If you are n’t using inline encoding hardware the recommend place setting for most devices is fileencryption=aes-256-xts. If you are using inline encoding hardware the recommend place for most devices is fileencryption=aes-256-xts:aes-256-cts:inlinecrypt_optimized ( or equivalently fileencryption=::inlinecrypt_optimized ). On devices without any mannequin of AES acceleration, Adiantum may be used rather of AES by setting fileencryption=adiantum .
On devices that launched with Android 10 or lower, fileencryption=ice is besides accepted to specify the use of the FSCRYPT_MODE_PRIVATE file contents encoding mode. This manner is unimplemented by the Android common kernels, but it could be implemented by vendors using custom kernel patches. The on-disk format produced by this mode was vendor-specific. On devices launching with Android 11 or higher, this mode is no long allowed and a standard encoding format must be used alternatively .
Caution : Since the fileencryption option defines the on-disk format, it can not be changed by an OTA .
By default option, file contents encoding is done using the Linux kernel’s cryptanalysis API. If you want to use inline encoding hardware rather, besides add the inlinecrypt wax choice. For model, a wide fstab line might look like :

/dev/block/by-name/userdata /data f2fs nodev,noatime,nosuid,errors=panic,inlinecrypt wait,fileencryption=aes-256-xts:aes-256-cts:inlinecrypt_optimized

Note :

  • The inlinecrypt and fileencryption options
    go in different columns, since inlinecrypt is a
    filesystem mount option whereas fileencryption is a flag
    for Android userspace.
  • If your inline encryption hardware works correctly and the
    wrappedkey_v0 flag isn’t set, the
    inlinecrypt mount option can be added or removed at any
    time without wiping the device. In other words, unless
    hardware-wrapped keys are enabled, inlinecrypt should
    only affect the implementation, not the on-disk format. You should
    test removing inlinecrypt during development to verify
    that your inline encryption hardware is working correctly.

Adoptable storage

Since Android 9, FBE and adoptable storage can be used together .
Specifying the fileencryption fstab choice for userdata besides automatically enables both FBE and metadata encoding on adoptable storehouse. however, you may override the FBE and/or metadata encoding formats on adoptable storehouse by setting properties in PRODUCT_PROPERTY_OVERRIDES .
On devices that launched with Android 11 or higher, use the comply properties :

  • ro.crypto.volume.options (new in Android
    11) selects the FBE encryption format on
    adoptable storage. It has the same syntax as the argument to the
    fileencryption fstab option, and it uses the same defaults.
    See the recommendations for fileencryption above for what to
    use here.
  • ro.crypto.volume.metadata.encryption selects the metadata
    encryption format on adoptable storage. See the metadata
    encryption documentation.

On devices that launched with Android 10 or lower, use the be properties :

  • ro.crypto.volume.contents_mode selects the contents
    encryption mode. This is equivalent to the first colon-separated field of
  • ro.crypto.volume.filenames_mode selects the filenames
    encryption mode. This is equivalent to the second colon-separated field of
    ro.crypto.volume.options, except that the default on devices
    that launched with Android 10 or lower is
    aes-256-heh. On most devices, this needs to be explicitly
    overridden to aes-256-cts.
  • ro.crypto.fde_algorithm and
    ro.crypto.fde_sector_size select the metadata encryption
    format on adoptable storage. See the metadata
    encryption documentation.

Caution : On devices that launched with Android 10 or lower, the default filenames encoding mode on adoptable memory was not valid on most devices, and it differed from the default option mode on inner storage. consequently, on such devices it must be explicitly override, normally to aes-256-cts.

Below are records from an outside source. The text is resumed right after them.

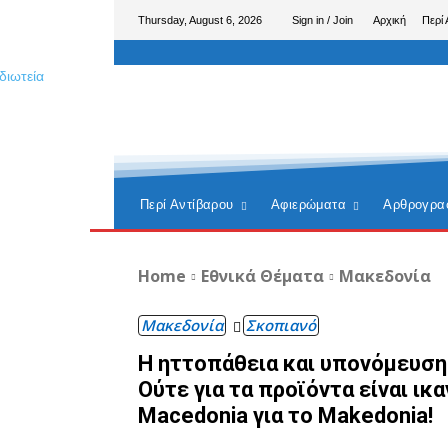
Thursday, August 6, 2026
Sign in / Join
Αρχική
Περί 
Περί Αντίβαρου
Αφιερώματα
Αρθρογρα
Home
Εθνικά Θέματα
Μακεδονία
Μακεδονία
Σκοπιανό
Η ηττοπάθεια και υπονόμευση
Ούτε για τα προϊόντα είναι ικ
Macedonia για το Makedonia!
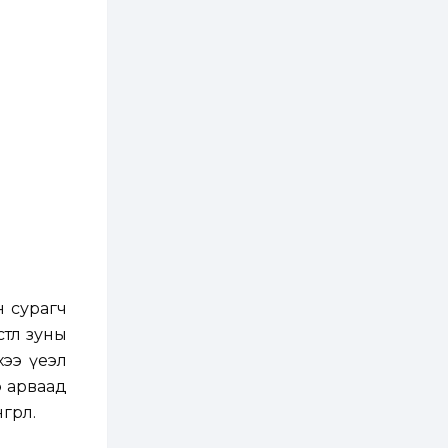
3 өдөр
1
0
Нөөцийн махны
худалдаа,
борлуулалтыг
нээлттэй ил тод
болгоно
4 өдөр
0
0
ЗГ: Автобензин,
дизель түлшний
онцгой албан
татварыг тэглэлээ
4 өдөр
3
0
З.Мэндсайхан:
Хүнсний нөөцийг
бэлтгэх агуулах,
н сурагч
зоорь бэлтгэх ААН-
үүдэд хөнгөлөлттэй
лөө зуны
зээл олгоно
4 өдөр
2
0
ээ үеэл
Европ дахь
 арваад
монголчуудын
соёлын наадам
рлөө.
боллоо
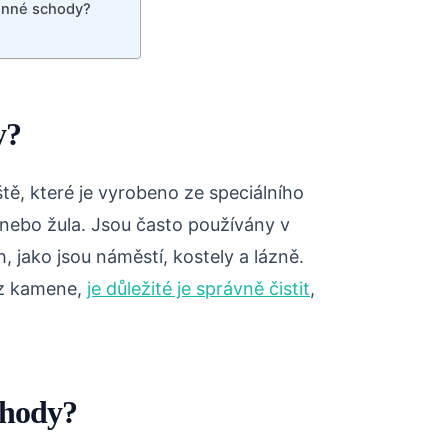
enné schody?
y?
ě, které je vyrobeno ze speciálního
 nebo žula. Jsou často používány v
jako jsou náměstí, kostely a lázně.
 z kamene,
je důležité je správně čistit
,
chody?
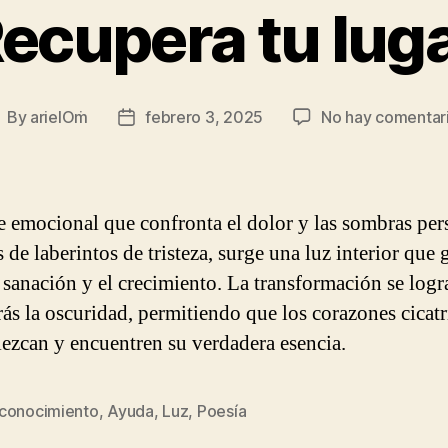
ecupera tu lug
By
arielOṁ
febrero 3, 2025
No hay comentar
ost
Post
uthor
date
e emocional que confronta el dolor y las sombras per
 de laberintos de tristeza, surge una luz interior que 
a sanación y el crecimiento. La transformación se logr
trás la oscuridad, permitiendo que los corazones cicat
alezcan y encuentren su verdadera esencia.
conocimiento
,
Ayuda
,
Luz
,
Poesía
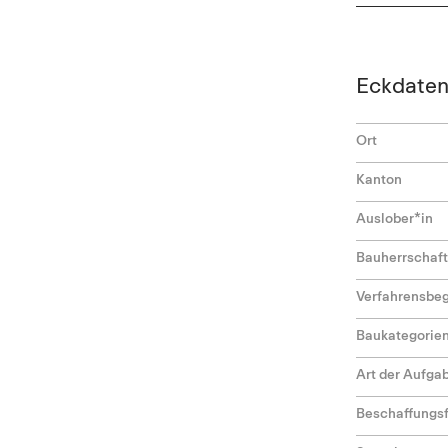
Eckdate
Ort
Kanton
Auslober*in
Bauherrschaft
Verfahrensbeg
Baukategorie
Art der Aufga
Beschaffungs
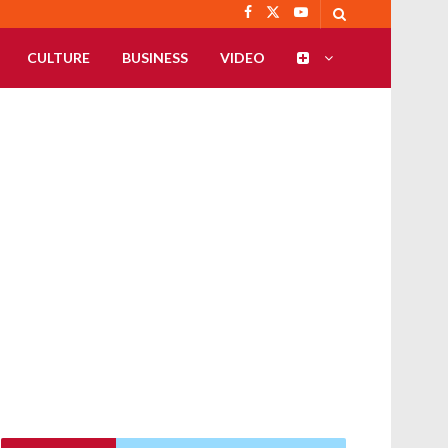
CULTURE
BUSINESS
VIDEO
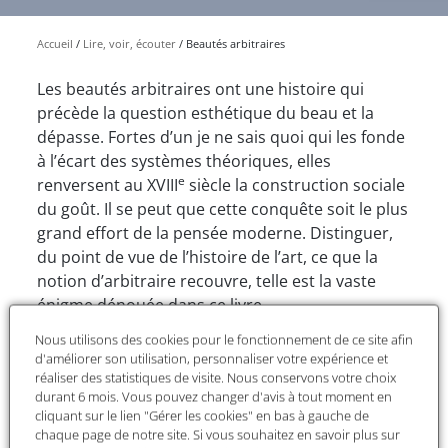
Accueil
Lire, voir, écouter
Beautés arbitraires
Les beautés arbitraires ont une histoire qui
précède la question esthétique du beau et la
dépasse. Fortes d’un je ne sais quoi qui les fonde
à l’écart des systèmes théoriques, elles
e
renversent au XVIII
siècle la construction sociale
du goût. Il se peut que cette conquête soit le plus
grand effort de la pensée moderne. Distinguer,
du point de vue de l’histoire de l’art, ce que la
notion d’arbitraire recouvre, telle est la vaste
énigme dénouée dans ce livre.
Nous utilisons des cookies pour le fonctionnement de ce site afin
La reconnaissance des beautés arbitraires se
d'améliorer son utilisation, personnaliser votre expérience et
heurte à l’absolu d’un modèle antique qu’il est
réaliser des statistiques de visite. Nous conservons votre choix
temps de contredire. Car il n’est rien de fixe, ni
durant 6 mois. Vous pouvez changer d'avis à tout moment en
d’immuable dans l’arbitraire de la beauté, tout
cliquant sur le lien "Gérer les cookies" en bas à gauche de
chaque page de notre site. Si vous souhaitez en savoir plus sur
entier laissé à l’imagination du peintre, du poète,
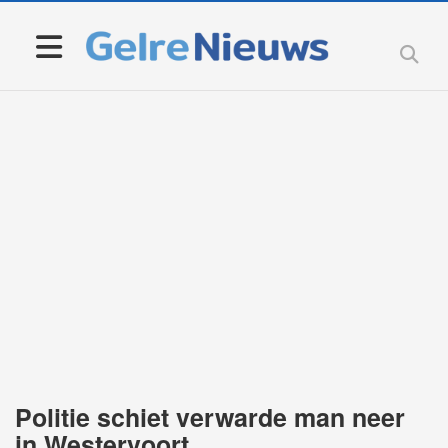
Politie schiet verwarde man neer
in Westervoort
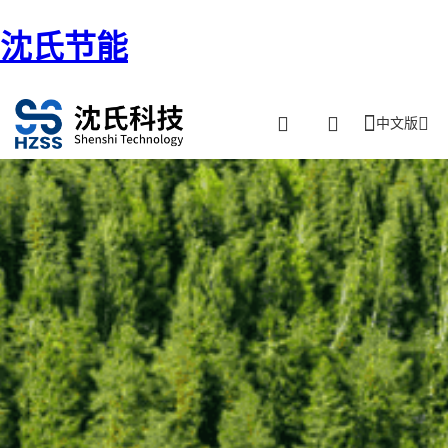
沈氏节能
中文版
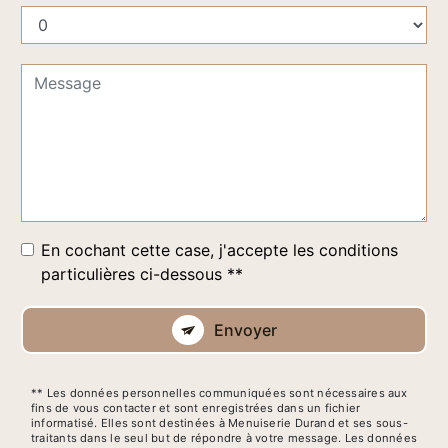
En cochant cette case, j'accepte les conditions
particulières ci-dessous **
Envoyer
** Les données personnelles communiquées sont nécessaires aux
fins de vous contacter et sont enregistrées dans un fichier
informatisé. Elles sont destinées à Menuiserie Durand et ses sous-
traitants dans le seul but de répondre à votre message. Les données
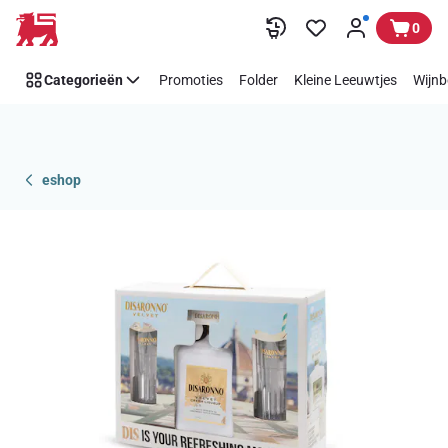
Overslaan
0
Categorieën
Promoties
Folder
Kleine Leeuwtjes
Wijnb
eshop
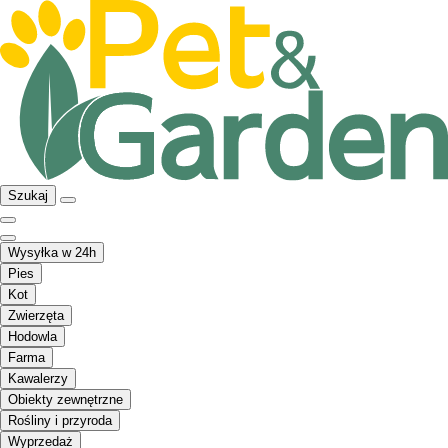
Szukaj
Wysyłka w 24h
Pies
Kot
Zwierzęta
Hodowla
Farma
Kawalerzy
Obiekty zewnętrzne
Rośliny i przyroda
Wyprzedaż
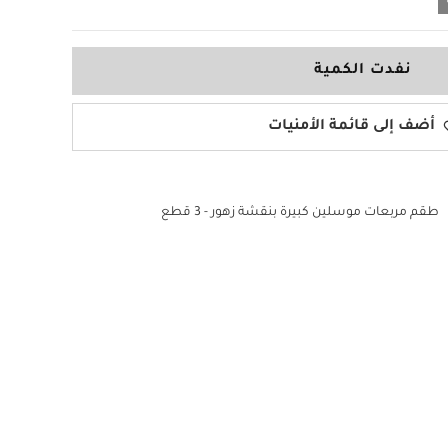
نفدت الكمية
أضف إلى قائمة الأمنيات
طقم مربعات موسلين كبيرة بنقشة زهور - 3 قطع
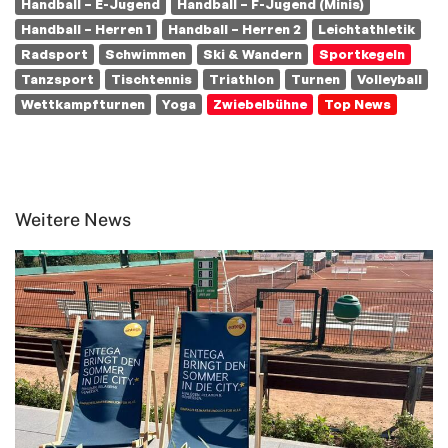
Handball – E-Jugend
Handball – F-Jugend (Minis)
Handball – Herren 1
Handball – Herren 2
Leichtathletik
Radsport
Schwimmen
Ski & Wandern
Sportkegeln
Tanzsport
Tischtennis
Triathlon
Turnen
Volleyball
Wettkampfturnen
Yoga
Zwiebelbühne
Top News
Weitere News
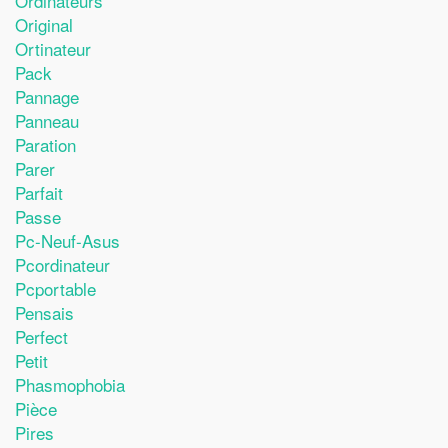
Ordinateurs
Original
Ortinateur
Pack
Pannage
Panneau
Paration
Parer
Parfait
Passe
Pc-Neuf-Asus
Pcordinateur
Pcportable
Pensais
Perfect
Petit
Phasmophobia
Pièce
Pires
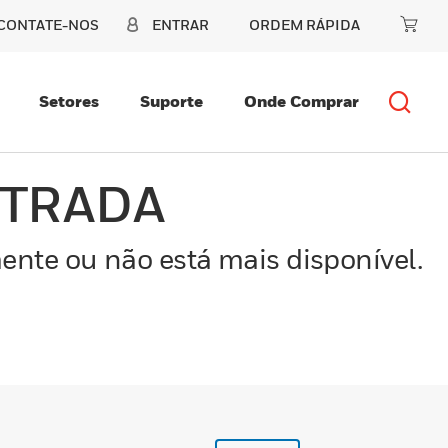
CONTATE-NOS
ENTRAR
ORDEM RÁPIDA
Setores
Suporte
Onde Comprar
NTRADA
ente ou não está mais disponível.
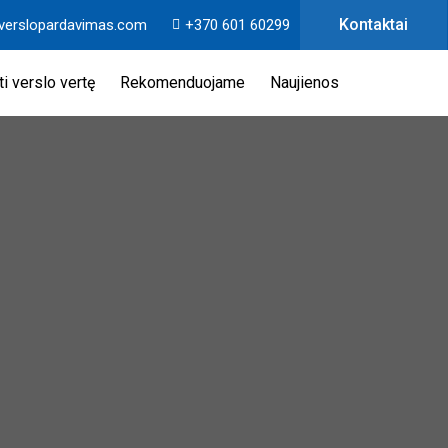
Kontaktai
verslopardavimas.com
+370 601 60299
i verslo vertę
Rekomenduojame
Naujienos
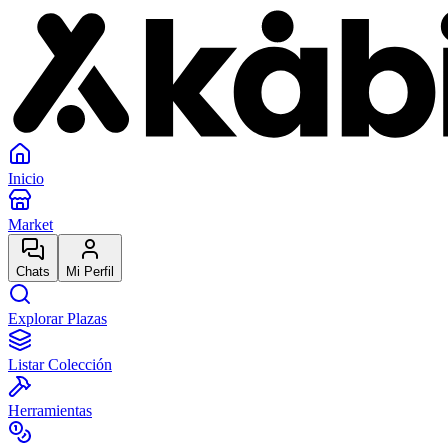
Inicio
Market
Chats
Mi Perfil
Explorar Plazas
Listar Colección
Herramientas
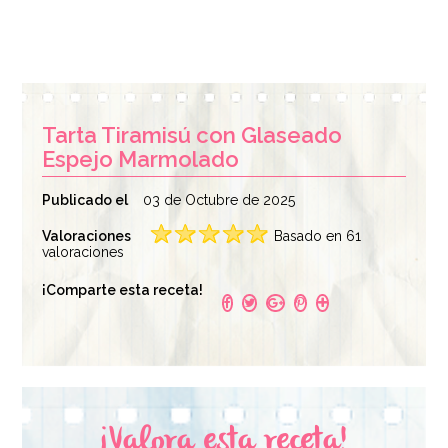
Tarta Tiramisú con Glaseado
Espejo Marmolado
Publicado el
03 de Octubre de 2025
Valoraciones
Basado en 61
valoraciones
¡Comparte esta receta!
¡Valora esta receta!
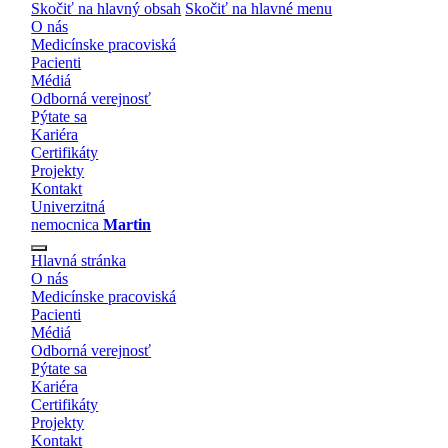
Skočiť na hlavný obsah
Skočiť na hlavné menu
O nás
Medicínske pracoviská
Pacienti
Médiá
Odborná verejnosť
Pýtate sa
Kariéra
Certifikáty
Projekty
Kontakt
Univerzitná
nemocnica
Martin
Hlavná stránka
O nás
Medicínske pracoviská
Pacienti
Médiá
Odborná verejnosť
Pýtate sa
Kariéra
Certifikáty
Projekty
Kontakt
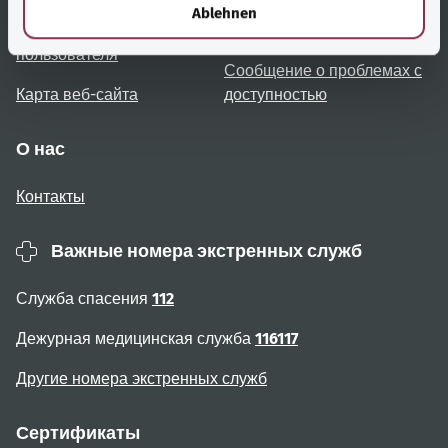
l
Ablehnen
Примечания для
Доступность
пользователя
Сообщение о проблемах с
Карта веб-сайта
доступностью
О нас
Контакты
Важные номера экстренных служб
Служба спасения
112
Дежурная медицинская служба
116117
Другие номера экстренных служб
Сертификаты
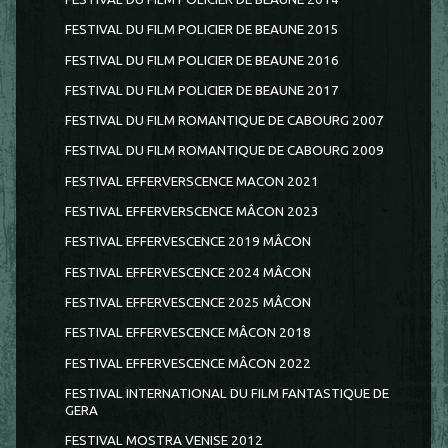
FESTIVAL DU FILM POLICIER DE BEAUNE 2015
FESTIVAL DU FILM POLICIER DE BEAUNE 2016
FESTIVAL DU FILM POLICIER DE BEAUNE 2017
FESTIVAL DU FILM ROMANTIQUE DE CABOURG 2007
FESTIVAL DU FILM ROMANTIQUE DE CABOURG 2009
FESTIVAL EFFERVERSCENCE MACON 2021
FESTIVAL EFFERVERSCENCE MÂCON 2023
FESTIVAL EFFERVESCENCE 2019 MÂCON
FESTIVAL EFFERVESCENCE 2024 MÂCON
FESTIVAL EFFERVESCENCE 2025 MÂCON
FESTIVAL EFFERVESCENCE MÂCON 2018
FESTIVAL EFFERVESCENCE MÂCON 2022
FESTIVAL INTERNATIONAL DU FILM FANTASTIQUE DE
GERA
FESTIVAL MOSTRA VENISE 2012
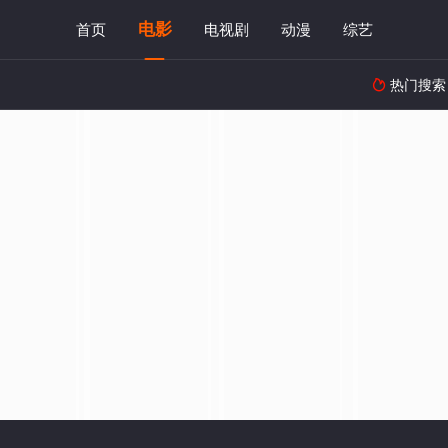
电影
首页
电视剧
动漫
综艺
热门搜索

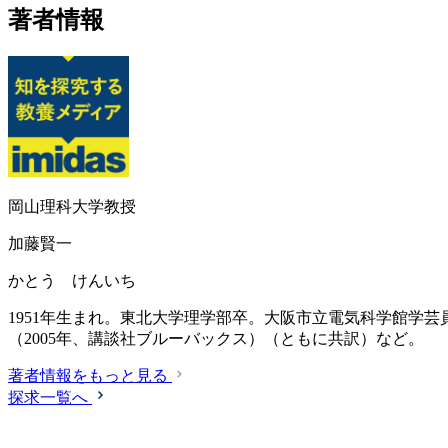
著者情報
岡山理科大学教授
加藤賢一
かとう けんいち
1951年生まれ。東北大学理学部卒。大阪市立電気科学館学芸
（2005年、講談社ブルーバックス）（ともに共訳）など。
著者情報をもっと見る
探求一覧へ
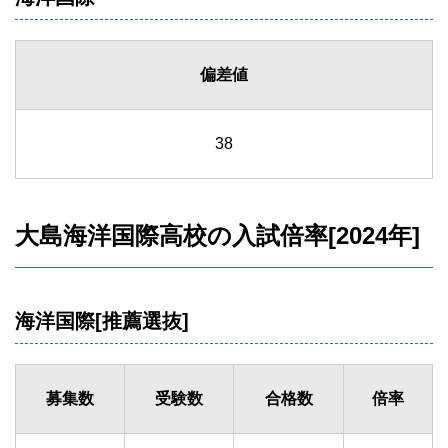
偏差値
38
大島海洋国際高校の入試倍率[2024年]
海洋国際[推薦選抜]
募集数
受験数
合格数
倍率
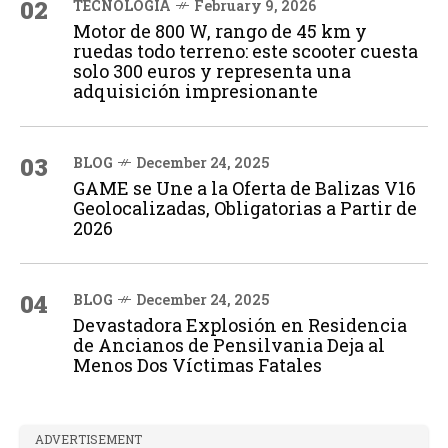
02
TECNOLOGÍA
February 9, 2026
Motor de 800 W, rango de 45 km y
ruedas todo terreno: este scooter cuesta
solo 300 euros y representa una
adquisición impresionante
03
BLOG
December 24, 2025
GAME se Une a la Oferta de Balizas V16
Geolocalizadas, Obligatorias a Partir de
2026
04
BLOG
December 24, 2025
Devastadora Explosión en Residencia
de Ancianos de Pensilvania Deja al
Menos Dos Víctimas Fatales
ADVERTISEMENT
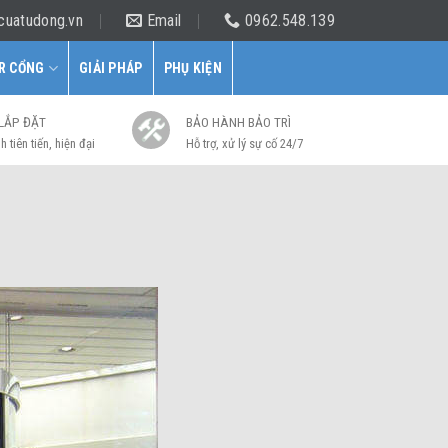
cuatudong.vn
Email
0962.548.139
R CỔNG
GIẢI PHÁP
PHỤ KIỆN
 LẮP ĐẶT
BẢO HÀNH BẢO TRÌ
h tiên tiến, hiện đại
Hỗ trợ, xử lý sự cố 24/7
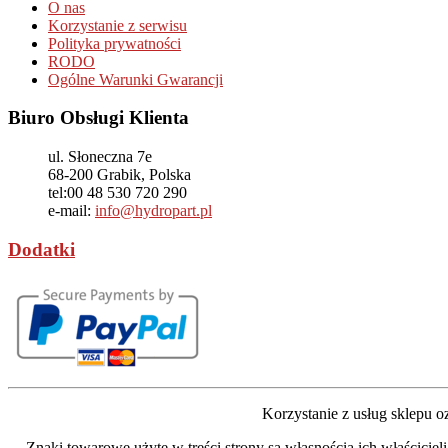
O nas
Korzystanie z serwisu
Polityka prywatności
RODO
Ogólne Warunki Gwarancji
Biuro Obsługi Klienta
ul. Słoneczna 7e
68-200
Grabik, Polska
tel:
00 48 530 720 290
e-mail:
info@hydropart.pl
Dodatki
Korzystanie z usług sklepu 
Znaki towarowe użyte w treści strony są własnością ich właścicie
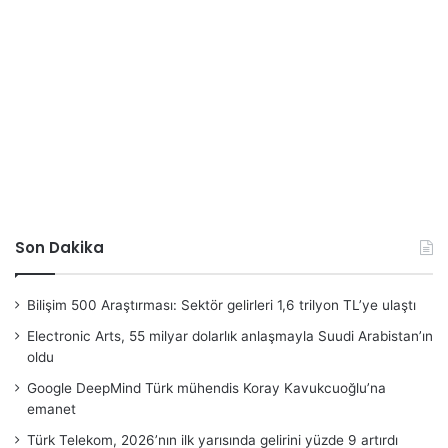
Son Dakika
Bilişim 500 Araştırması: Sektör gelirleri 1,6 trilyon TL’ye ulaştı
Electronic Arts, 55 milyar dolarlık anlaşmayla Suudi Arabistan’ın
oldu
Google DeepMind Türk mühendis Koray Kavukcuoğlu’na
emanet
Türk Telekom, 2026’nın ilk yarısında gelirini yüzde 9 artırdı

Integrating with Keymaster

The generation of keys and management of the kernel keyring is handled by vold. The AOSP implementation of FBE requires that the device back Keymaster HAL version 1.0 or late. There is no support for earlier versions of the Keymaster HAL .
On first boot, user 0 ’ mho keys are generated and installed early in the boot march. By the time the on-post-fs phase of init completes, the Keymaster must be fix to handle requests. On Pixel devices, this is handled by having a script forget ensure Keymaster is started before /data is mounted .

Encryption policy

File-based encoding applies the encoding policy at the directory grade. When a device ’ second userdata partition is first created, the basic structures and policies are applied by the init scripts. These scripts will trigger the initiation of the first base user ’ second ( drug user 0 ’ second ) CE and DE keys angstrom well as define which directories are to be encrypted with these keys. When extra users and profiles are created, the necessary extra keys are generated and stored in the keystore ; their certificate and devices storehouse locations are created and the encoding policy links these keys to those directories .
In Android 11 and higher, the encoding policy is no long hardcoded into a centralized location, but quite is defined by arguments to the mkdir commands in the init scripts. Directories encrypted with the system DE key manipulation encryption=Require, while unencrypted directories ( or directories whose subdirectories are encrypted with per-user keys ) use encryption=None .
In Android 10, the encoding policy was hardcoded into this location :


In Android 9 and earlier, the location was :


It is possible to add exceptions to prevent sealed directories from being encrypted at all. If modifications of this sort are made then the device manufacturer should include SELinux policies that only grant access to the applications that need to use the unencrypted directory. This should exclude all untrusted applications .
The merely know acceptable use case for this is in support of bequest OTA capabilities .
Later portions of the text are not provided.